(MATERIAL SHOWN begins)

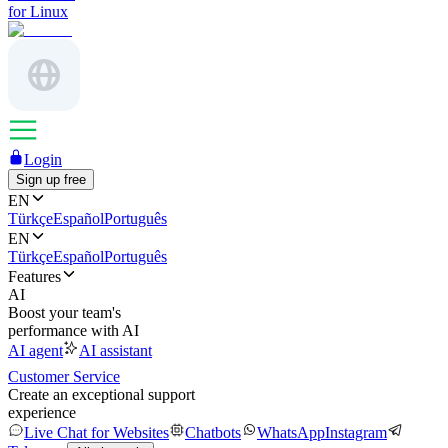
for Linux
Login
Sign up free
EN
Türkçe
Español
Português
EN
Türkçe
Español
Português
Features
AI
Boost your team's
performance with AI
AI agent
AI assistant
Customer Service
Create an exceptional support
experience
Live Chat for Websites
Chatbots
WhatsApp
Instagram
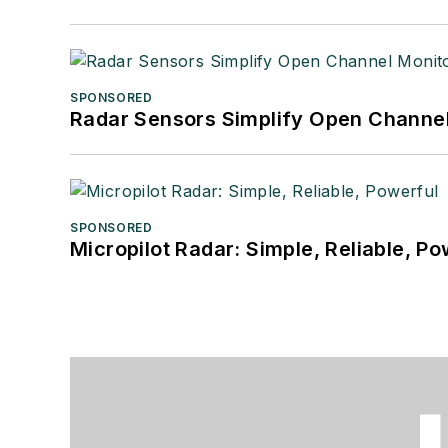
SPONSORED
Radar Sensors Simplify Open Channel
SPONSORED
Micropilot Radar: Simple, Reliable, Po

(MATERIAL SHOWN ends)

◆ WHAT IS BEING ASKED: Would you give the material back exactly, minus the pictures?

◆ WRITTEN REPLY:
for Linux
Login
Sign up free
EN
Türkçe
Español
Português
EN
Türkçe
Español
Português
Features
AI
Boost your team's
performance with AI
AI agent
AI assistant
Customer Service
Create an exceptional support
experience
Live Chat for Websites
Chatbots
WhatsApp
Instagram
SPONSORED
Radar Sensors Simplify Open Channel
SPONSORED
Micropilot Radar: Simple, Reliable, Po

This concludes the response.